Punctuation, hyphenation, and spelling were made consistent when a predominant preference was found in this book; otherwise they were not changed.
Many names were spelled in more than one way; in most cases, all variants have been retained here.
The spelling of non-English words was not checked.
Ambiguous hyphens at the ends of lines were retained.
The page headers of the original book contained a timeline. It is represented in this eBook by sidenotes, beginning with “[A.D. year]”, placed between paragraphs nearby their originally-printed positions, and shaded in some versions of this eBook. Redundant headers have been omitted, some of the dates are not in sequence, and some headers were not printed near the topics to which they refer.
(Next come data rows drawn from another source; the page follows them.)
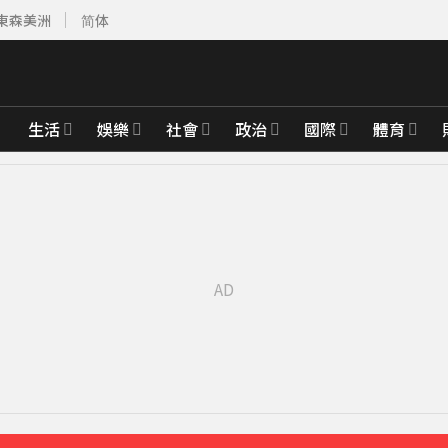
東森美洲
简体
生活
娛樂
社會
政治
國際
體育
「巨大三角形」
3分鐘前
比政府還快
52分鐘前
先卡位 2027
永遠是我一生摯愛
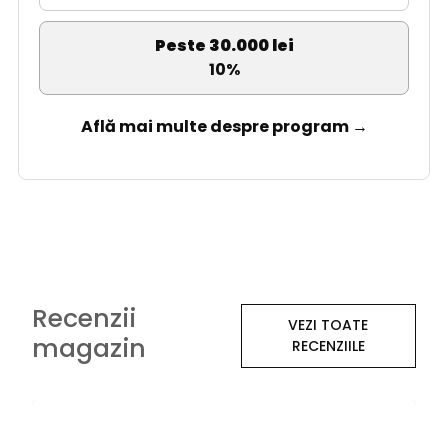
Peste 30.000 lei
10%
Află mai multe despre program →
Recenzii
VEZI TOATE
magazin
RECENZIILE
All but three of the chapter headings used the abbreviation “CHAP.”, so the three that were spelled out have been changed to abbreviations.
The Index entries were not checked for proper alphabetization or correct page references, but all of the “U” entries have been moved to precede the “V” entries rather than to follow them.
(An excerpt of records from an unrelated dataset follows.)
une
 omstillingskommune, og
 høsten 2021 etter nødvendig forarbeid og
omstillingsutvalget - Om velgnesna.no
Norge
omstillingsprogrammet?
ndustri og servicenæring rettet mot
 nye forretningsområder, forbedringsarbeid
In the Index, inconsistent usage of periods and semi-colons at the ends of main and sub-entries has not been changed; occasional mis-capitalization following such punctuation has not been changed; spellings that differ from the ones on the referenced pages have not been changed.
Unbalanced quotation marks in footnotes citing HARDY have been remedied.
Page 19: “unluckly” was printed that way.
Page 196: Shows “1017-1031” as the years of Canute’s reign, and also says he “reigned twenty years”.
Page 232: “to his day” appears to be a typographical error for “to this day”.
Page 256: Text uses “Standford Brigge” and “Stanford-bridge”; Index uses “Standford Bridge” to refer to this page. All retained here.
Page 462: The opening quotation mark before “A.D. 1112, the fifth of the indiction,” has no obvious matching closing mark.
Page 496: “none before, appropriating” was changed here from “none before, appropropriating”, which appears to be a typesetting error.